The technique has a few advantages over other kinds of image recognition. First, it’s fast. Show PoseNet a photo and it will tell you where it was taken within five milliseconds. Next, it’s lightweight. The PoseNet system relies on a database of less than 50 megabytes, whereas some rival systems need to store gigabytes of reference photographs, and then process them.
"I believe PoseNet has three main advantages over GPS and related technologies," PoseNet’s Alex Kendall tells Co.Exist. "Firstly, GPS requires infrastructure (e.g., the satellites). Secondly, GPS does not give you an estimate of orientation. Third, GPS is often inaccurate, and does not work in indoor environments."

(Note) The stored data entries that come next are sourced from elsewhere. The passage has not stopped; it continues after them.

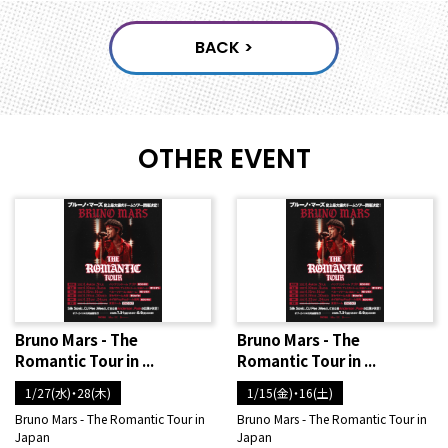
OTHER EVENT
Bruno Mars - The
Bruno Mars - The
Romantic Tour in ...
Romantic Tour in ...
1/27(水)・28(木)
1/15(金)・16(土)
Bruno Mars - The Romantic Tour in
Bruno Mars - The Romantic Tour in
Japan
Japan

PoseNet needs to be trained first, which involves showing it lots of photographs, which it studies and reduces to a small database. The images need to be labeled with 3-D camera location data, which tells the system which way the camera was facing, but that’s common in today’s cameras.
Currently PoseNet only works in one part of Cambridge, England—it’s a tech demo—but you can try it out yourself. The system was trained using a data set of 12,000 images, covering six scenes around Cambridge University. Because the system is so fast, and the data storage requirements so low, it could easily be scaled for worldwide use. Imagine if this tech was given access to Google’s Street View data: You’d be able to show it pretty much any photograph and know instantly where it was taken.
Speaking of Google—the search company has its own project that attempts to do the same thing: work out the location of a photo just by looking at it. But unlike PoseNet, Google’s PlaNet manages to place just 3.6% of images at street-level accuracy. The success rate rises to 10.1% at city level, but that’s hardly the "superhuman levels of accuracy" claimed by the PlaNet team.
"Our approach is most likely more accurate as it is trained on a smaller scale than PlaNet," says Kendall. And PoseNet can do something Google’s project cannot. "PoseNet is attractive because it is able to estimate the camera's location in metric coordinates. In contrast, PlaNet simply classifies an image into a discrete region."
There are, of course, privacy concerns with such technology. You can scrub the GPS coordinates from your photos easily, and devices like the iPhone remove it automatically when you share an image. But PoseNet needs no such GPS data—it just needs the picture and it knows where you are. There’s no hiding. Law enforcement is going to love it. The rest of us might think twice about posting all our photos online.